Genome project opens the book on human evolution
Genome project opens the book on human evolution
February 12, 2001
Like an enormous library, the human genome project now awaits the work of a generation of scientists who will catalogue and organize its contents and begin to read and understand its secrets. Researchers at the University of Chicago open the book on human molecular evolution with a paper in the February 12, 2001, issue of Nature.
Evolutionary genomics, using computational analysis of whole genomes to directly address important questions about evolutionary biology, can now be applied to the understanding of human genes and their regulatory sequences.
"In this first exploration of the human genome data, we addressed questions interesting to molecular evolution that could be answered in some detail in a short time frame," said Wen-Hsiung Li, PhD, George Wells Beadle Distinguished Service Professor in the department of ecology and evolution at the University of Chicago.
One of the puzzles of human evolution has been the much higher percentage of repetitive DNA, stretches of DNA that are not genes but that share the same sequence of base pairs, in human than in other invertebrate genomes. The function of this so-called "junk DNA" has been a mystery. These repetitive elements (transposable elements) are found so frequently in our genome mainly because they are inserted more frequently into our genome than is possible to get rid of them--not because they confer advantage to us.
The University of Chicago researchers confirmed the very high percentage of repetitive elements in the human genome--their analysis found it to be 43 percent, while repetitive elements in the genomes of organisms as diverse as Drosophila (fruit flies) and Arabidopsis (a mustard plant) average10 percent. In addition, they were able to look at the location of these elements.
These repetitive elements, particularly the element known as Alu, were found in a surprising number of proteins.
"We have always assumed that insertions of repetitive elements into genes would be deleterious, that they would impair the protein's ability to function," said Li. "Instead we find a surprisingly large number in translated proteins."
The repetitive elements seem to insert into non-coding regions of a gene and be incorporated into protein through alternative splicing. Because the elements contain splicing sites--places where the editing machinery of the cell cuts genes for translation into proteins--new proteins may be created as the coding regions of the old gene are reshuffled, elongated, or truncated.
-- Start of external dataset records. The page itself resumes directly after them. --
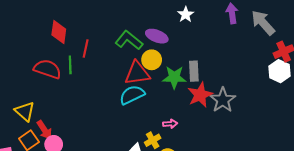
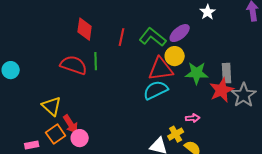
purple ellipse: (157, 36) -> (180, 33), turned -60
red line: (86, 48) -> (122, 37), moved
gray rectangle: (194, 71) -> (227, 73), moved

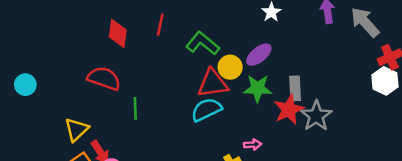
purple ellipse: (180, 33) -> (259, 55), moved
red line: (122, 37) -> (160, 25), moved
green line: (96, 61) -> (135, 108), moved
yellow triangle: (52, 106) -> (77, 130), turned 35

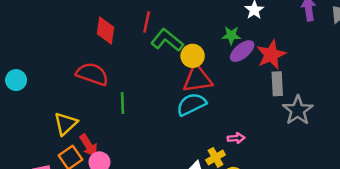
green L-shape: (203, 43) -> (167, 40), moved
yellow circle: (230, 67) -> (193, 56), moved
green star: (258, 88) -> (231, 35), moved, size x0.7
red star: (289, 110) -> (271, 55), moved

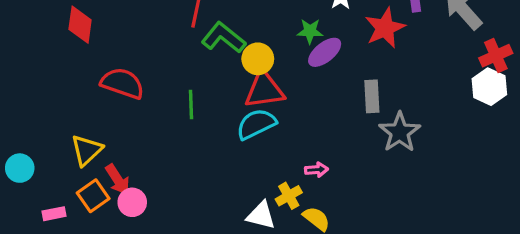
red diamond: (106, 31) -> (80, 25), moved
red star: (271, 55) -> (385, 28), moved
cyan circle: (16, 80) -> (20, 168), moved
green line: (122, 103) -> (191, 104), moved

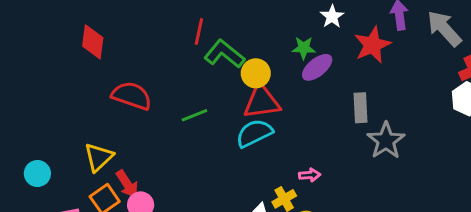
green line: (191, 104) -> (194, 115), turned 70

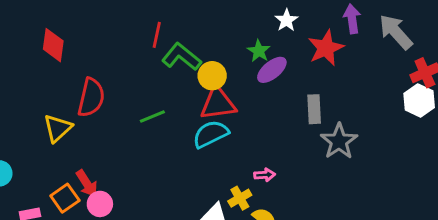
green star: (304, 48) -> (259, 51), turned 30
red semicircle: (132, 96) -> (91, 98), turned 84
yellow triangle: (99, 157) -> (58, 128), moved

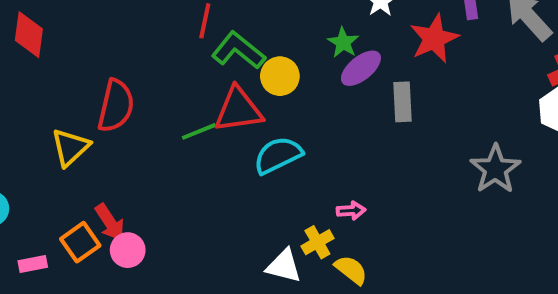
red diamond: (53, 45) -> (29, 35), moved
red triangle: (218, 103) -> (238, 110), moved
gray rectangle: (314, 109) -> (402, 102), moved
gray star: (339, 141) -> (495, 169), moved

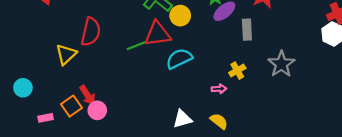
gray star: (495, 169) -> (281, 64), moved
yellow cross: (317, 242) -> (237, 71), moved
white triangle: (284, 266) -> (182, 119), turned -30

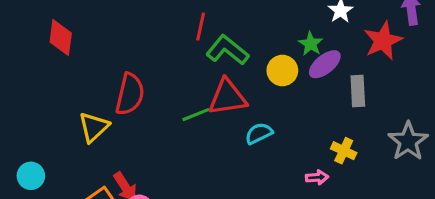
yellow circle: (180, 16) -> (282, 71), moved
cyan semicircle: (179, 59) -> (259, 133), size x0.7
yellow cross: (237, 71) -> (344, 151), turned -35

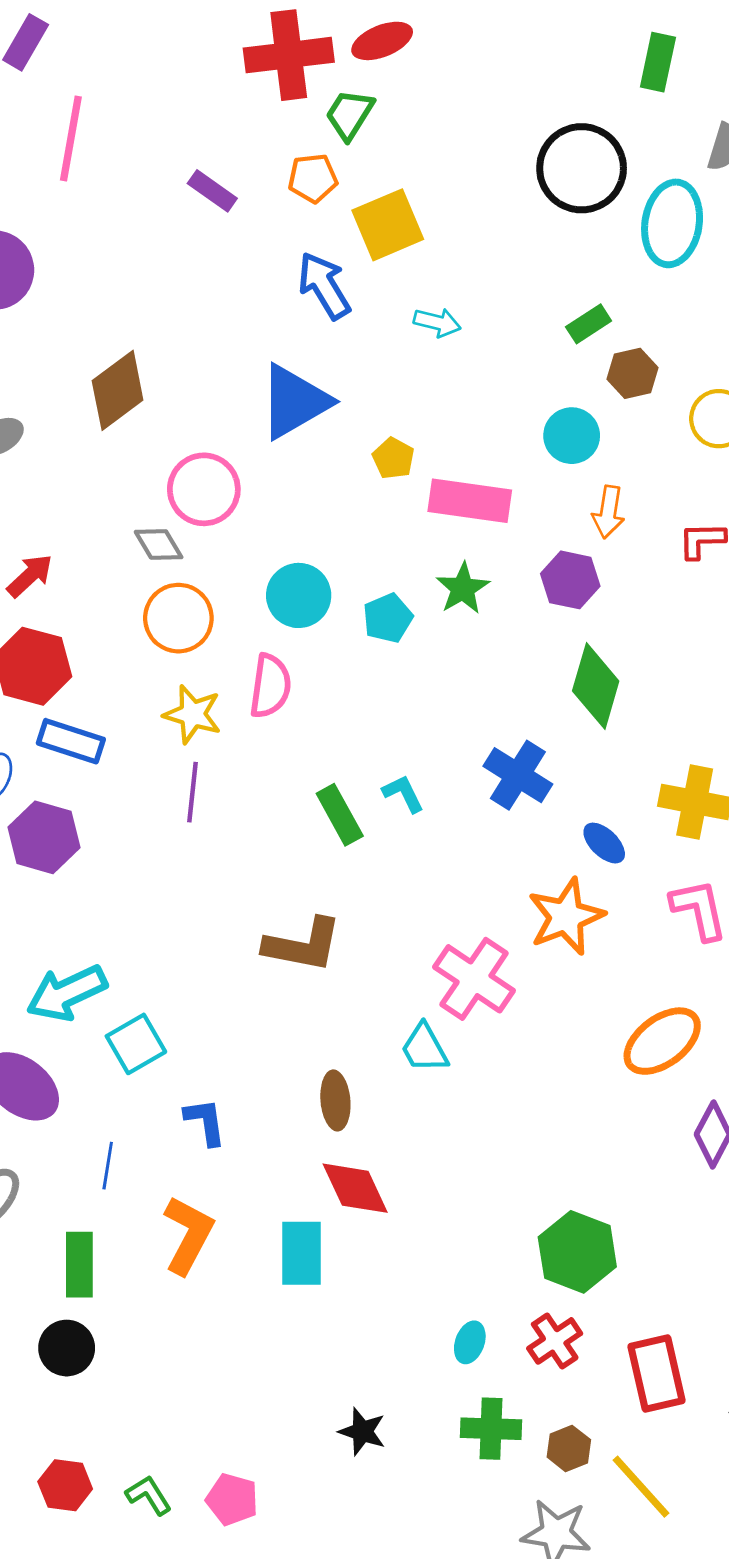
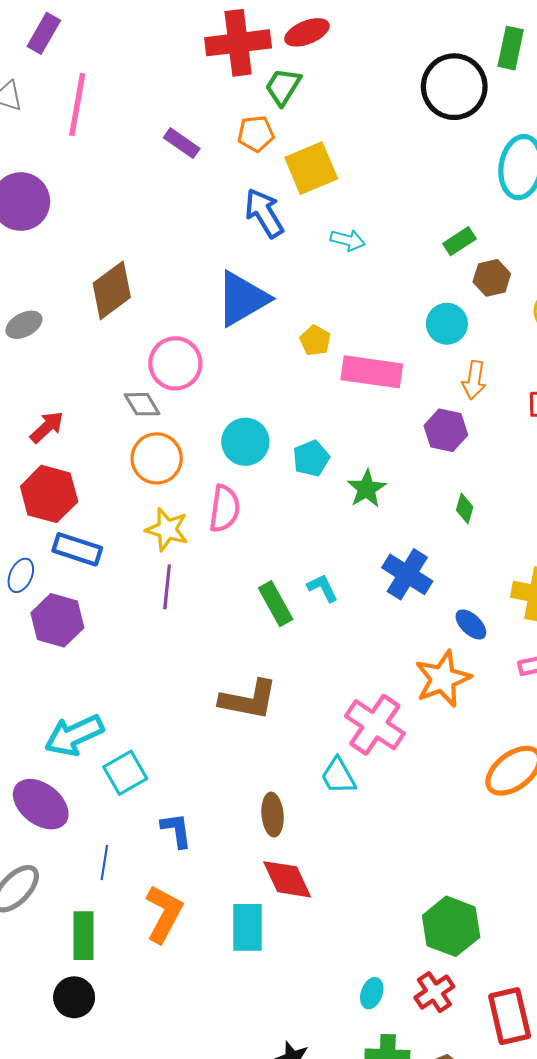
black circle: (582, 168) -> (454, 87), moved
green star: (463, 588) -> (367, 489), moved
green diamond: (596, 686) -> (465, 509), size x0.5

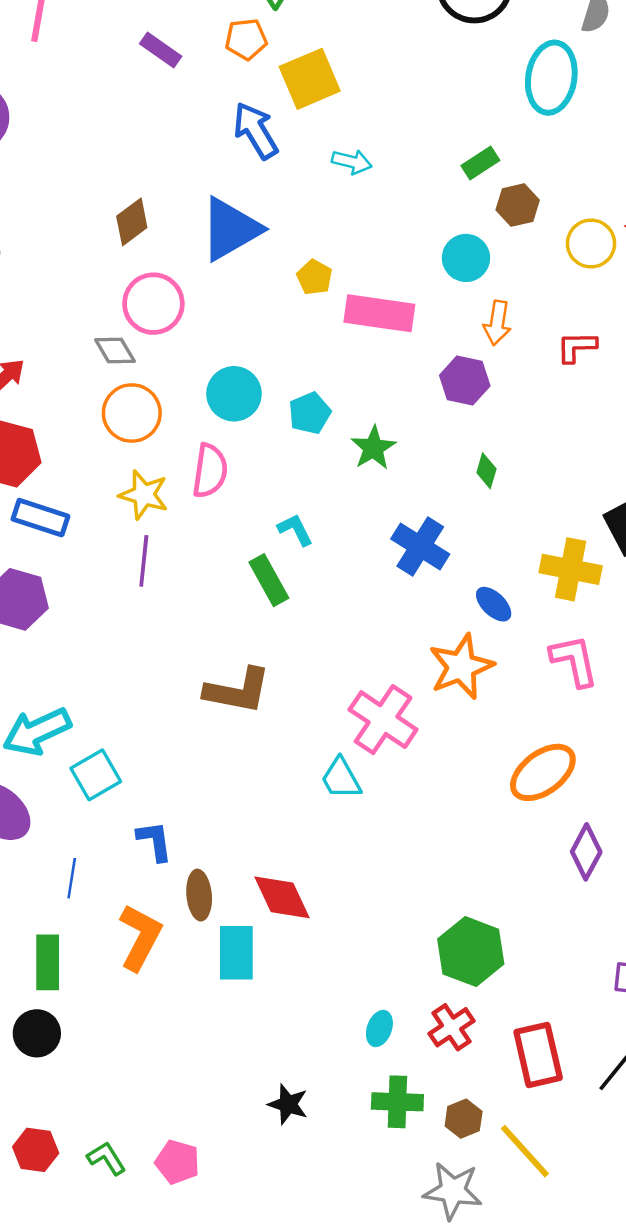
brown diamond: (112, 290) -> (132, 222), moved, size x0.7
cyan L-shape: (323, 588) -> (295, 530), moved
brown ellipse: (273, 815) -> (199, 895), moved

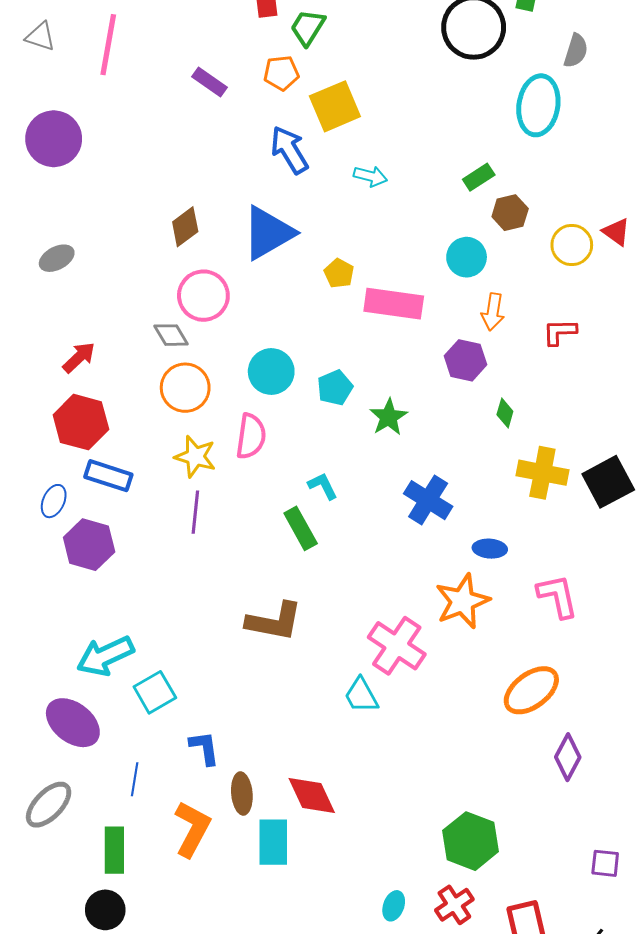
green diamond: (486, 471) -> (505, 413), moved
yellow cross: (571, 569) -> (542, 473), moved
blue ellipse: (494, 604) -> (490, 549), turned -40

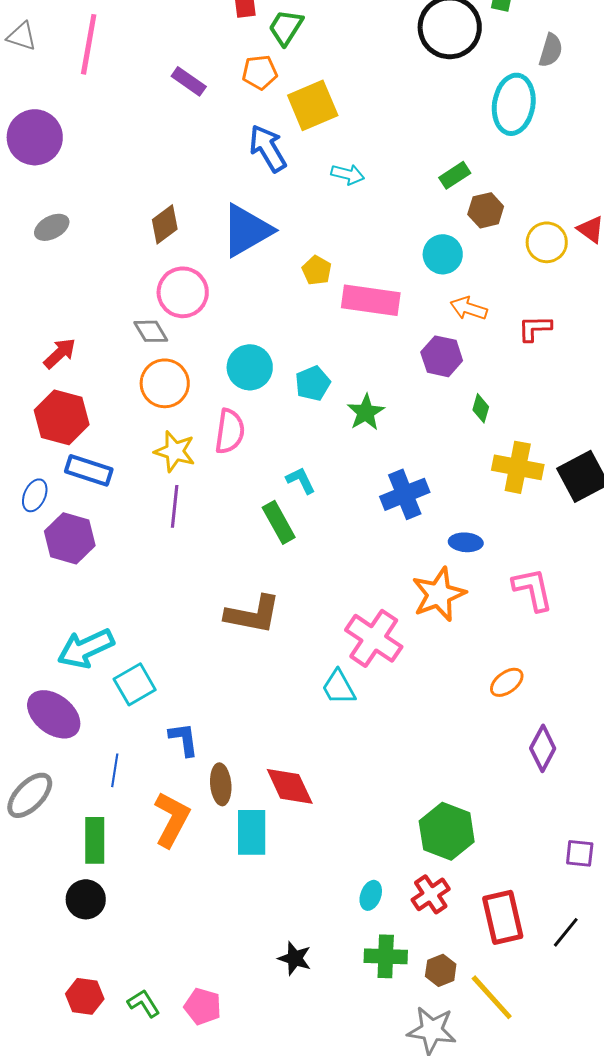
gray ellipse: (57, 258) -> (52, 227), moved
orange arrow: (493, 312) -> (469, 308), turned 99
blue cross: (428, 500) -> (405, 494), turned 36
orange ellipse: (531, 690) -> (507, 682), size x0.6

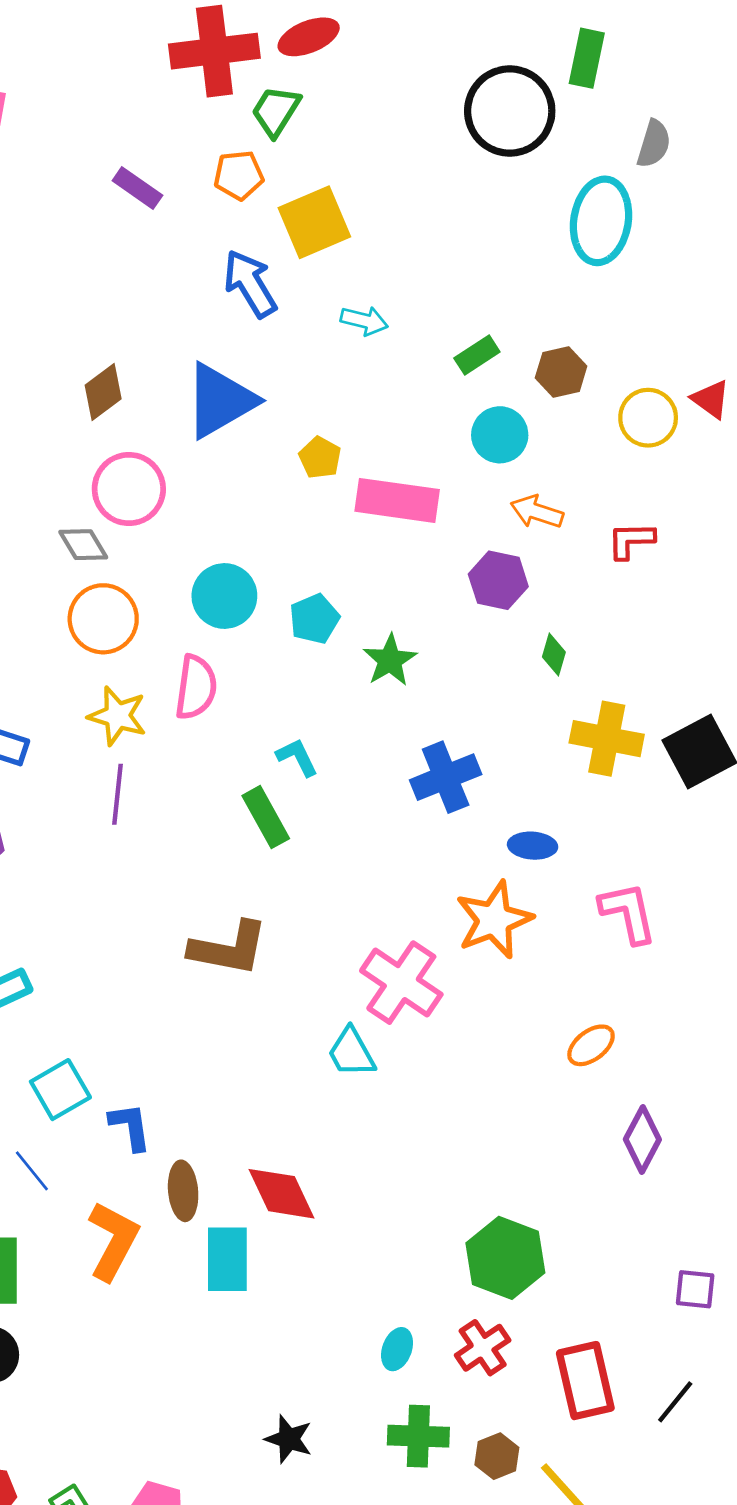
green rectangle: (455, 175) -> (477, 355), moved
cyan square: (135, 684) -> (60, 1090), moved
blue line: (115, 770) -> (32, 1171), turned -48

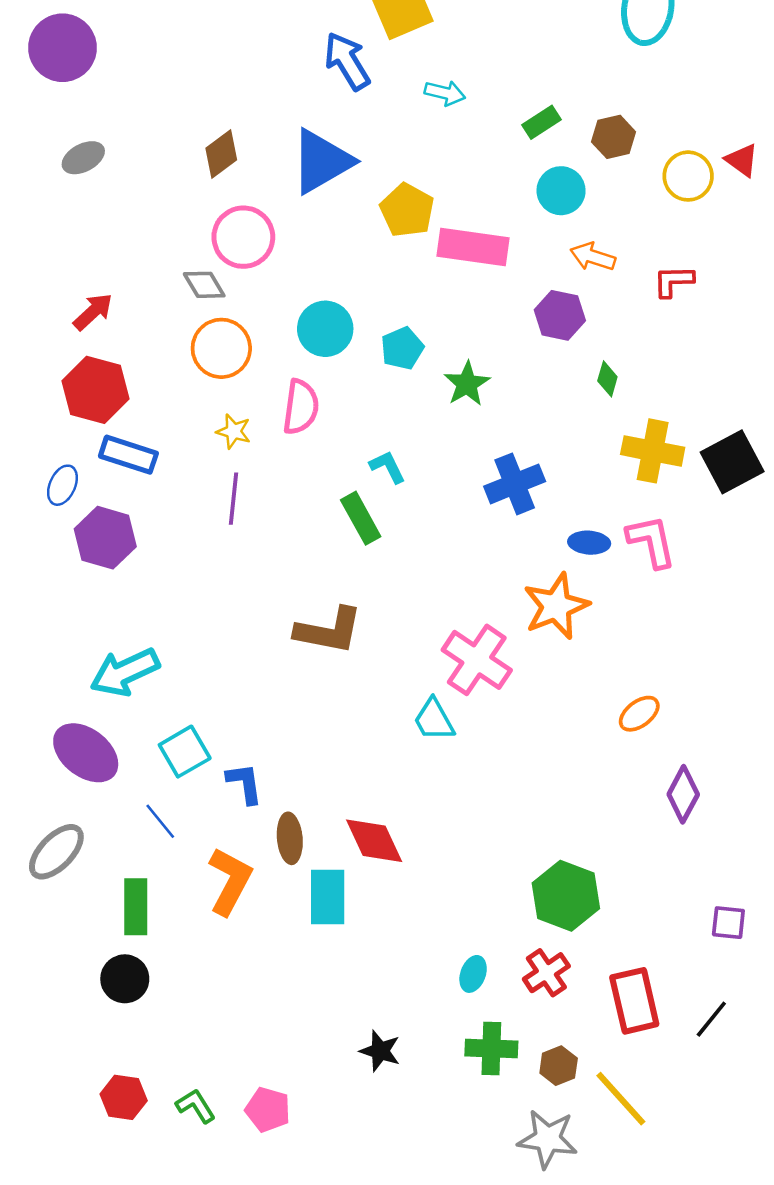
yellow pentagon: (320, 458) -> (407, 210), size x1.5
yellow star: (117, 716) -> (234, 431), size x0.7
pink L-shape: (628, 913) -> (651, 541), moved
The location and distribution of the human repetitive elements may hint at their role in gene evolution and species differentiation.
Many proteins also may have evolved by picking up structural or functional elements, called domains, from other proteins and mixing and matching these elements to develop altered or improved functions. The percentage of human proteins that are considered mosaics, i.e. they have more than one domain, is quite high--28 percent.
Li's group looked at how often domain sharing is conserved: where two or more proteins have the same combination of domains. This, too, was very high in human proteins--for example there are 88 cases where three proteins share two types of domain--indicating that this may be important to protein evolution.
In comparing domain sharing in the human genome to three other organisms--fruitflies, nematodes, and yeast--the researchers found that domain sharing is both common and highly conserved.
Olfactory receptors, immunoglobulins, and keratins were among the largest families of proteins. The largest gene family in the human genome was the remnant of an invader, reverse transcriptase, a gene found in the L1 repetitive element--probably an early interloper into the genome capable of copying and reinserting itself millions of times.
"We expected olfactory receptors to be high because even the nematode has a large number," said Li. "But we were surprised by the fourth largest family--keratins."
"Many challenges to our analysis of the human genome remain," said Li. "As the human genome is better annotated and databases for genes and proteins are improved more rigorous analysis will be possible."
Wen-Hsiung Li, PhD, is the George Wells Beadle Distinguished Service Professor in the department of ecology and evolution at the University of Chicago. Anton Nekrutenko, PhD, is a research associate in the department of ecology and evolution at the University of Chicago. Zhenglong Gu and Haldong Wang are graduate students in the department of ecology and evolution at the University of Chicago.
This research was supported by a grant from the National Institutes of Health.